It's time to collect boletus! Where is the best place to do this and when: places and collection map by region

Hi all! Among the popular folk mushrooms, it is worth noting boletus, as they grow in almost all forests and begin to bear fruit in June.

This type of mushroom can be collected before frost, so people actively collect boletus throughout the summer and autumn. Although, these same mushrooms can be called one of the most wormy. But I like their taste, just like honey mushrooms.

Another advantage of butter is that they can be pickled, salted, dried or frozen for the winter. And the choice of dishes with them is great: from soups and stews to fried ones.

When to pick boletus mushrooms

More than thirty species of boletus grow in Russia, Ukraine, and Belarus. These mushrooms can be found even in Africa, although only in some regions.

The mushrooms get their very name due to their interesting cap: if you touch it, it feels oily and very slippery, sticks to your fingers, small or medium in size and wet.


The common oiler is widespread in coniferous forests - it is the main home of this fungal family.
Experienced mushroom pickers know that the butter mushroom season begins in June and can last until late autumn, when the first frosts begin.

In August, the harvesting season is in full swing, especially after heavy rains. It is believed that a couple of days after good rains you can collect a lot of mushrooms.

But in warm and dry weather, collecting boletus is not recommended, as they will quickly outgrow. Therefore, it is better to choose the next day after rain, but keep in mind that if the weather is hot, this will speed up the spoilage of the harvest.

Plus - worminess, which also greatly spoils the harvest.

But with experience they know that collection can be started already from the beginning of the summer season, that is, from the first days of June, but the most delicious boletus mushrooms are those that appear after the rains in August and September.

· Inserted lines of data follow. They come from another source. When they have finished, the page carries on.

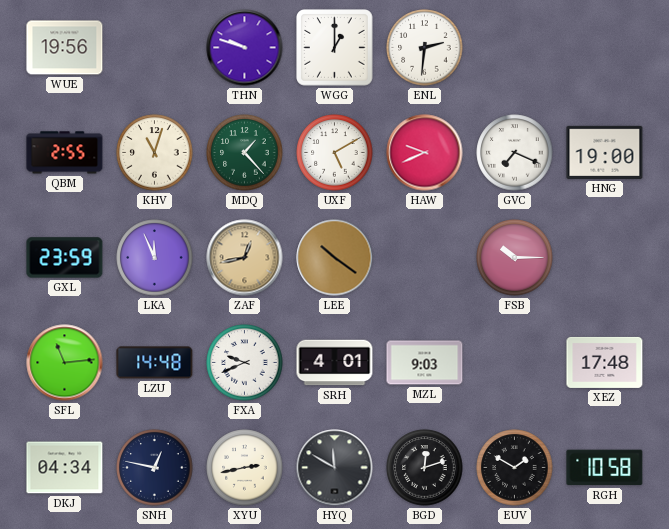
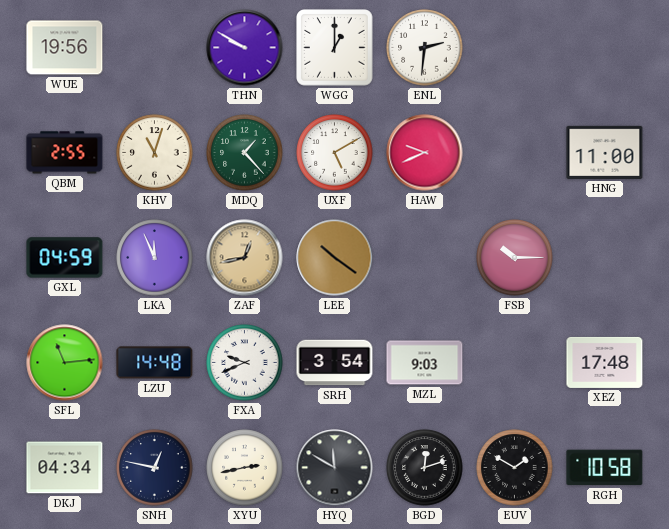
THN: 9:48 -> 9:50
GVC: 7:19 -> none
HNG: 19:00 -> 11:00
GXL: 23:59 -> 04:59
SRH: 4:01 -> 3:54
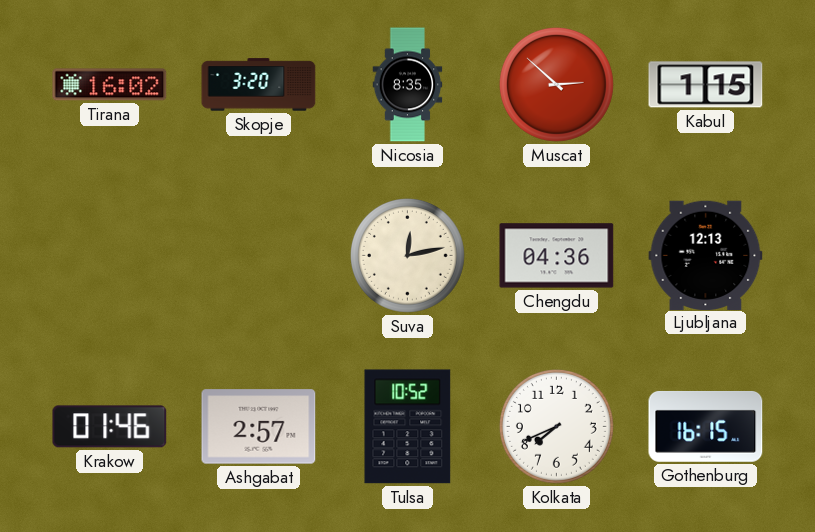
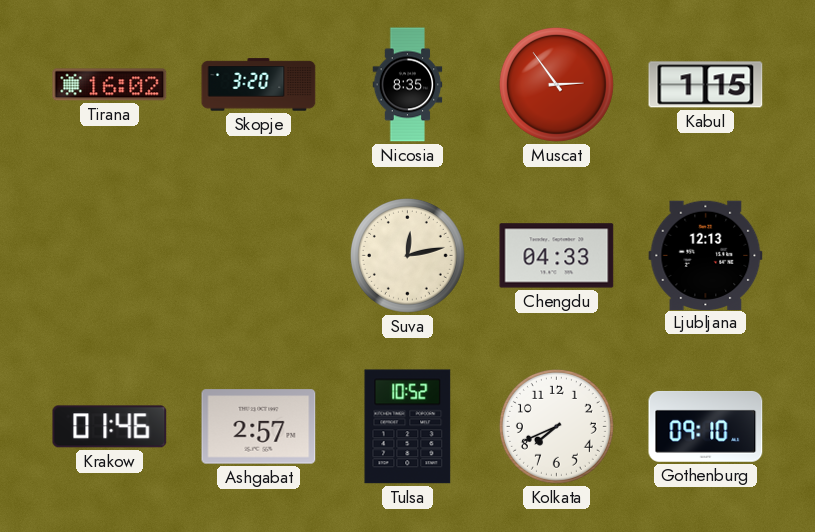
Muscat: 2:52 -> 2:54
Chengdu: 04:36 -> 04:33
Gothenburg: 16:15 -> 09:10
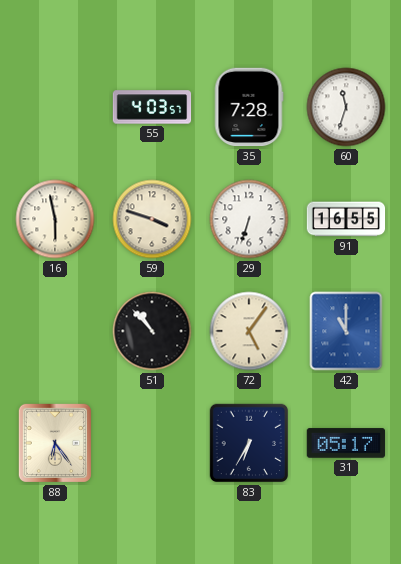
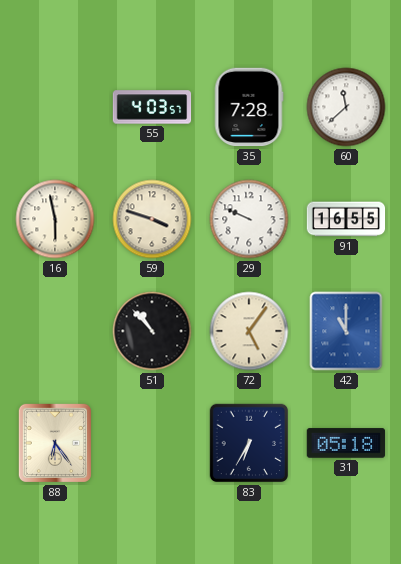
60: 11:33 -> 11:38
29: 6:33 -> 9:49
31: 05:17 -> 05:18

In total, three main waves can be identified when the active growth of the boletus mushroom family occurs: the first is approximately in mid-June, the second is after the July rains, and the third occurs in the second half of August and all of September.

The growth period of these mushrooms is very long, but the specific time when the oil can begin to appear depends on the climate and weather conditions of the desired region.

So, in the Moscow region, the harvesting season for this type of mushroom begins in early June and lasts until the first days of October.

But it’s worth trying to have time to harvest in September, since by the end of the first autumn month there will be very few boletus left in the forest.

In the northern parts of the country, growth also begins in June and can last until the very end of October, and in some cases, in the absence of cold weather, you can also collect some mushrooms in early November.

In general, in all regions of the country, the most productive time for collecting boletus is August and September, especially immediately after the rains. But it must be taken into account that there should not be significant cold snaps when the soil freezes.

Therefore, experienced gardeners choose these two months in order to harvest the best and most delicious harvest of butter in the forest.

Kinds

It is worth noting that it is important not only to know when boletus is collected, but also to take into account what kind they are. Of course, most often you can find the standard true oiler, which in scientific terminology is called late, but in addition to it there are also larch and granular ones. Mushroom pickers often don’t care which mushrooms to pick, since they are all valuable specimens of the second category, distinguished by a pleasant taste and smell.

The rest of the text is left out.